◆ **Exercise instructions**
Return the number of lines below that contain "hàng"; nothing else belongs in the reply.

◆ **Input for this task**
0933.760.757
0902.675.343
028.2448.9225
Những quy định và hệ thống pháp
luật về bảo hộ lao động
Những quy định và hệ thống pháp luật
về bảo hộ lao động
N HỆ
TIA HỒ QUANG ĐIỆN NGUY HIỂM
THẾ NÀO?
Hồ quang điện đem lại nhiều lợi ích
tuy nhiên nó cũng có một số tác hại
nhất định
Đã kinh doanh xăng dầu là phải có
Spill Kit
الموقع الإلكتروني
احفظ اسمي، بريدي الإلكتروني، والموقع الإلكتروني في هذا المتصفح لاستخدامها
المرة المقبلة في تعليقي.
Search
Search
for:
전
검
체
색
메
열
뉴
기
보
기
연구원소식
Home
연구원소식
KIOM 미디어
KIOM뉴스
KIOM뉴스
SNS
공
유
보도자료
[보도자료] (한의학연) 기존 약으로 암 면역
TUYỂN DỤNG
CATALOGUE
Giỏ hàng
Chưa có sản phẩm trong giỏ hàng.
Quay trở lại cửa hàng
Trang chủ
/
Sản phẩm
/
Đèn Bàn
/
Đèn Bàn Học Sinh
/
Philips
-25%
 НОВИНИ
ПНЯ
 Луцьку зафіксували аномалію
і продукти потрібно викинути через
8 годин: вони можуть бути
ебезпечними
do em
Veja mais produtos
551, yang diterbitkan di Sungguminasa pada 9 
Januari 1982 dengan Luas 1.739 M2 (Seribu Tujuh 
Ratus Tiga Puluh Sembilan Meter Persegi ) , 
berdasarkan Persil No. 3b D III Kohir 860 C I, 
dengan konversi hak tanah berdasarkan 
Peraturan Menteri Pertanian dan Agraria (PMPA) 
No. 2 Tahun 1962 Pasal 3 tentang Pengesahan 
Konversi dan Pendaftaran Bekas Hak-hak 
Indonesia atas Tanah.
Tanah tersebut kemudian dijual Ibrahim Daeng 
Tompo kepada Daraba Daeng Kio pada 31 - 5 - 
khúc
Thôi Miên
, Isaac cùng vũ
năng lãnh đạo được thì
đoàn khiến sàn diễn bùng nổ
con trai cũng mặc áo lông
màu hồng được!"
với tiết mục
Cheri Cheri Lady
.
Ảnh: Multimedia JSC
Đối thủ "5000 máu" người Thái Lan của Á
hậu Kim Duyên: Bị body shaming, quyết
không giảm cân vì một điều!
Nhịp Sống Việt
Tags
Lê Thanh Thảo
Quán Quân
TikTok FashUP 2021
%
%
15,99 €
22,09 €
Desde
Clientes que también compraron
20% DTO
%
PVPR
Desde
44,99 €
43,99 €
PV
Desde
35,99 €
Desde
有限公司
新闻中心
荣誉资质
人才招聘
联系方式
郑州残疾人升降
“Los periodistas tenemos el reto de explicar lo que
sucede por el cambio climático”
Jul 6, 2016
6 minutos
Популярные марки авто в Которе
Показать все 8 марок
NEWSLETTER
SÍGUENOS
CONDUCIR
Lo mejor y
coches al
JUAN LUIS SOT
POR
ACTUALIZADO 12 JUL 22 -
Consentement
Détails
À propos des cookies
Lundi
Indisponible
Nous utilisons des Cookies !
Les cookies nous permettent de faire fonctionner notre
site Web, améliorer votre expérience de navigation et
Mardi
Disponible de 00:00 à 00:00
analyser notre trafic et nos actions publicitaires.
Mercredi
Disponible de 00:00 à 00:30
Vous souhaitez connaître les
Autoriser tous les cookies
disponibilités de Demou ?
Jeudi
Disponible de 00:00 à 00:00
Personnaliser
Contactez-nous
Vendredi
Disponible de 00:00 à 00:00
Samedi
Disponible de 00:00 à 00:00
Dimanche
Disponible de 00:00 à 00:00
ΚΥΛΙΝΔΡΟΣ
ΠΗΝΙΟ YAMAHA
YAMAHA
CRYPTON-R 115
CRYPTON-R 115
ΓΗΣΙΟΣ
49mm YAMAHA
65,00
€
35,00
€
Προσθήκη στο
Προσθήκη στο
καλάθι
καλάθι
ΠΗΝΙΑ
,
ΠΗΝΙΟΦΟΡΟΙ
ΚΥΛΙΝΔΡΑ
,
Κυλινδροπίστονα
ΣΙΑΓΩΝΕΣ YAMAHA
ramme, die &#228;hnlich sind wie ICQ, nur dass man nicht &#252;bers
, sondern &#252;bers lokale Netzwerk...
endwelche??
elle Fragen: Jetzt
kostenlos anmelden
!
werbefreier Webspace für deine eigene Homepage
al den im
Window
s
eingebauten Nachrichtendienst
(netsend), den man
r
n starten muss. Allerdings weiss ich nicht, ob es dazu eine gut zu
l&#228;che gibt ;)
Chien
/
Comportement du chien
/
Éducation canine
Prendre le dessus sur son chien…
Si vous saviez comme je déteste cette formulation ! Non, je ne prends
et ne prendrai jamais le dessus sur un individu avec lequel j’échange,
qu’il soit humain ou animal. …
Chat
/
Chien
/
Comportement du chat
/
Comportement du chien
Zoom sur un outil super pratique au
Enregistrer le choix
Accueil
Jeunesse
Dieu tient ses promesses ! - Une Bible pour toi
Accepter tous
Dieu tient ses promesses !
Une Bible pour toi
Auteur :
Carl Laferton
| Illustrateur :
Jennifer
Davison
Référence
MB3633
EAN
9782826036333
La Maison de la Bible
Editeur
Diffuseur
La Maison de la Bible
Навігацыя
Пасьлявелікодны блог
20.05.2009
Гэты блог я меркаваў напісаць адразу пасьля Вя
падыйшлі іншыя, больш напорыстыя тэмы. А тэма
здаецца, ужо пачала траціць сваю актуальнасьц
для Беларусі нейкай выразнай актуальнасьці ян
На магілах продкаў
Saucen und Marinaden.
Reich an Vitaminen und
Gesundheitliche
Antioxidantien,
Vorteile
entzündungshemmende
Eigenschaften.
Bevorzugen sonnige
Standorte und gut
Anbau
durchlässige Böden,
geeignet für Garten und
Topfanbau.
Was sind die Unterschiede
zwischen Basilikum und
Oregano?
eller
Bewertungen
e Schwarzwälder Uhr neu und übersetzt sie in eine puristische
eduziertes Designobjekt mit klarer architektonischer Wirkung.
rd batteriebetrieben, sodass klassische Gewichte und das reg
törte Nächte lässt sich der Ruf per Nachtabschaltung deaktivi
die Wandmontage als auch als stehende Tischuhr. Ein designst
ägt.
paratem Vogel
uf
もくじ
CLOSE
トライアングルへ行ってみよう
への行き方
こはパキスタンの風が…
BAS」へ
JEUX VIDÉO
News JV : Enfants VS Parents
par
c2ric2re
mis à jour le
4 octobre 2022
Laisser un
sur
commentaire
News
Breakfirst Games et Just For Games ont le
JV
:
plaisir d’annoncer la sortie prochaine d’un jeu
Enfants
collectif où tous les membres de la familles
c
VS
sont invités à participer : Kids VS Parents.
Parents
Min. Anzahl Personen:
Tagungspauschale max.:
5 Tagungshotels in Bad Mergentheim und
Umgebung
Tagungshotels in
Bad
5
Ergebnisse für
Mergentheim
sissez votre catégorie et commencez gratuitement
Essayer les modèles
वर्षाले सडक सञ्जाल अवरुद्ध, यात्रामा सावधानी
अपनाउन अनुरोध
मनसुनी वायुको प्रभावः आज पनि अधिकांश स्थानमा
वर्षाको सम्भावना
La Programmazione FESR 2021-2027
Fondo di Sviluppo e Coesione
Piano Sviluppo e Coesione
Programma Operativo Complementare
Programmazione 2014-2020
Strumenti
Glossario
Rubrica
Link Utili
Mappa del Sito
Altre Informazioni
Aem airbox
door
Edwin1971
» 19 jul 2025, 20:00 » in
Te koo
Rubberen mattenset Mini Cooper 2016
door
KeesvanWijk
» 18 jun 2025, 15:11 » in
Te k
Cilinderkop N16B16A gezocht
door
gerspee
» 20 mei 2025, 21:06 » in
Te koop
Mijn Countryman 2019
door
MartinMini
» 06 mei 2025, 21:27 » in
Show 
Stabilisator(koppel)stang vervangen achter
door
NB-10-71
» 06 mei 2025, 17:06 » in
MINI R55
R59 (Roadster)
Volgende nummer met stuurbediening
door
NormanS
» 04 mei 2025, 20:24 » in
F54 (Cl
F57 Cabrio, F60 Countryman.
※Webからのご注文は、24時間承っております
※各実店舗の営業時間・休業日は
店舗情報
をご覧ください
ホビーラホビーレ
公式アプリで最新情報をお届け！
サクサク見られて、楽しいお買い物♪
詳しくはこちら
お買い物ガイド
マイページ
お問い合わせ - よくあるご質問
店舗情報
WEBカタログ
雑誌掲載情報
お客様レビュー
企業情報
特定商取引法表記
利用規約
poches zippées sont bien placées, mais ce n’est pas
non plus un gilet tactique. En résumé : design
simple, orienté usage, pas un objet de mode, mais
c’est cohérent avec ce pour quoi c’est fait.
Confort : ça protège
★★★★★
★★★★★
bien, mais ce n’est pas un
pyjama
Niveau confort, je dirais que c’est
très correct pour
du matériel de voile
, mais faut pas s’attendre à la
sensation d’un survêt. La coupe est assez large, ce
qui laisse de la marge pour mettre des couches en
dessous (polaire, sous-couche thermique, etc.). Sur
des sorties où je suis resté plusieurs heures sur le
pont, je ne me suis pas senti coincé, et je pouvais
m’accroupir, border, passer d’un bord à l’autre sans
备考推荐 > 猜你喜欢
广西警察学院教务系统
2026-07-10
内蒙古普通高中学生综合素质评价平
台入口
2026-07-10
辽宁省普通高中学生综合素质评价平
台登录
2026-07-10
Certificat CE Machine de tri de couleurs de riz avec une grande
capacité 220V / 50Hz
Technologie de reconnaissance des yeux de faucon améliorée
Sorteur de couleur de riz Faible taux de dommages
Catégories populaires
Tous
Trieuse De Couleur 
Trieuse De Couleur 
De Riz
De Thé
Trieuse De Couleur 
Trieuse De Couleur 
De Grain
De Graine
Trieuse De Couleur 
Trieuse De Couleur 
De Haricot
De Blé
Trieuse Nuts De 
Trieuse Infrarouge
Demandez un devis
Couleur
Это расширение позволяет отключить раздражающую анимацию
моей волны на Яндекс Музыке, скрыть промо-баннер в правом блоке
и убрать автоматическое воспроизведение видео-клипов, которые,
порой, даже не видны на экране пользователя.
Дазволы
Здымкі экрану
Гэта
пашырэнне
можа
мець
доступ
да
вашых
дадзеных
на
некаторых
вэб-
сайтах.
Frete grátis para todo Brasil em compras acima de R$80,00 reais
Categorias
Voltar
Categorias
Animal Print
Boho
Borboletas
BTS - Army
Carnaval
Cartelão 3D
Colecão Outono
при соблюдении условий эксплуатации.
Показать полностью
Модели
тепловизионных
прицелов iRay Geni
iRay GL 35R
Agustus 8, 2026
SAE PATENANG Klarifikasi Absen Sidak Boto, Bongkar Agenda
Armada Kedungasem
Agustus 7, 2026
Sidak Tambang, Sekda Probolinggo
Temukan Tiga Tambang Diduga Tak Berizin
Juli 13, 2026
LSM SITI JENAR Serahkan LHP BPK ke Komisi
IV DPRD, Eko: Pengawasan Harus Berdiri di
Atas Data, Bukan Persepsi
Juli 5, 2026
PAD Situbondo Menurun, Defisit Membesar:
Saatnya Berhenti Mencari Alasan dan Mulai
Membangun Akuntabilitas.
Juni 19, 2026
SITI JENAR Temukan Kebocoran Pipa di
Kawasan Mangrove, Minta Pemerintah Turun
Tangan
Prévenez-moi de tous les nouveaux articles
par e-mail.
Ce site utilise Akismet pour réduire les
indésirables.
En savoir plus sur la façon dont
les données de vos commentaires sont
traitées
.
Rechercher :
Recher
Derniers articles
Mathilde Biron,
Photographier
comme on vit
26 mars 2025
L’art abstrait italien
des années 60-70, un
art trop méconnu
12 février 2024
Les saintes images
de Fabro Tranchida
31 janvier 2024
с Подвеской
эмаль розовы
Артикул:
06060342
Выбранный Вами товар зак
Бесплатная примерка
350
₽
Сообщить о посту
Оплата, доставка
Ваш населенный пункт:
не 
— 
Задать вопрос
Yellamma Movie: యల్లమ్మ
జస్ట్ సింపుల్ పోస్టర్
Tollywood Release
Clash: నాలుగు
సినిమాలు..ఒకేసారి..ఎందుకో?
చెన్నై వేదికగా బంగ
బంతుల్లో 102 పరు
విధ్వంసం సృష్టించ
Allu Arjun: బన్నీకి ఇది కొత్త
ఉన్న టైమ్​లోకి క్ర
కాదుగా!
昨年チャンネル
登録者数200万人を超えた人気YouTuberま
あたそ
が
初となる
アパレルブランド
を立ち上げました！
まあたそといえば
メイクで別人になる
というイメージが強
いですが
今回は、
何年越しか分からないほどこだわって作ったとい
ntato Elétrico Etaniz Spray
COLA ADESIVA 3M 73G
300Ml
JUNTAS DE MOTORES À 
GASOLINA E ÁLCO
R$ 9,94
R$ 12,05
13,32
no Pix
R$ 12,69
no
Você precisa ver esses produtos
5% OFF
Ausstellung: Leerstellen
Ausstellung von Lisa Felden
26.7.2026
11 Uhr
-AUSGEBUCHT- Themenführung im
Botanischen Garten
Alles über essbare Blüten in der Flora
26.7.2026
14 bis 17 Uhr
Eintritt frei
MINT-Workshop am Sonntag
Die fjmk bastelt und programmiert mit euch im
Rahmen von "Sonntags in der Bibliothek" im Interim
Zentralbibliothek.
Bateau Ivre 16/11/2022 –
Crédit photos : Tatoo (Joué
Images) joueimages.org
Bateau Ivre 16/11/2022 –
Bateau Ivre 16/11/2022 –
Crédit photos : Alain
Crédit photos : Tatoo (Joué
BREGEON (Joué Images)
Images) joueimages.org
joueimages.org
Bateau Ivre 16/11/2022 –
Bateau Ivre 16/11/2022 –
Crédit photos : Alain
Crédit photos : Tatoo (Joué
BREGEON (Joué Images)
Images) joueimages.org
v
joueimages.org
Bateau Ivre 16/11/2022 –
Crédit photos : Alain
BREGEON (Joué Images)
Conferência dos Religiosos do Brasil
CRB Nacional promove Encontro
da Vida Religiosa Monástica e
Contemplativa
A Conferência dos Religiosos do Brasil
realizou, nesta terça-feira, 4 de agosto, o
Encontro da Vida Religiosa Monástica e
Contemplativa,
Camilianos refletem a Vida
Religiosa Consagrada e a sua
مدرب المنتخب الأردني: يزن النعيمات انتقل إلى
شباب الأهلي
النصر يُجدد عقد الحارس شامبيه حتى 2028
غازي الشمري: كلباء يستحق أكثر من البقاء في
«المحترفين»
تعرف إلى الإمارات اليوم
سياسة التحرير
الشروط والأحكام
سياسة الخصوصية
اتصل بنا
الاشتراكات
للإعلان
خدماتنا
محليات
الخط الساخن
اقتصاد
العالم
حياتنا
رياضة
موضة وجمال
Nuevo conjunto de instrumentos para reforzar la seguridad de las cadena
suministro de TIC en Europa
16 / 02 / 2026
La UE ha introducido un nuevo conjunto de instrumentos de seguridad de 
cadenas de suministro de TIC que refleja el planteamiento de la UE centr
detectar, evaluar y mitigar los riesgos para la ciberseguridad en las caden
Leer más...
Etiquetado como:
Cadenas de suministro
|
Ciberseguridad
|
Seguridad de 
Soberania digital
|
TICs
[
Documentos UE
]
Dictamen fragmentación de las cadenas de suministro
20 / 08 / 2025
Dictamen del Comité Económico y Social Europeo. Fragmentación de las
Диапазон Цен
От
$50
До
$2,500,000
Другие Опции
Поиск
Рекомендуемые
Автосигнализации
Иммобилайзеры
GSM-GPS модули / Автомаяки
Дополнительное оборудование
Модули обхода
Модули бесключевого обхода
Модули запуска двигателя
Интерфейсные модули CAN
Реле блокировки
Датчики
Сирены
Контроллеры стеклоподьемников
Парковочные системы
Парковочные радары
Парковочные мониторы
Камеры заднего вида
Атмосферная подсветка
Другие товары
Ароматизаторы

◆ **Answer section**
3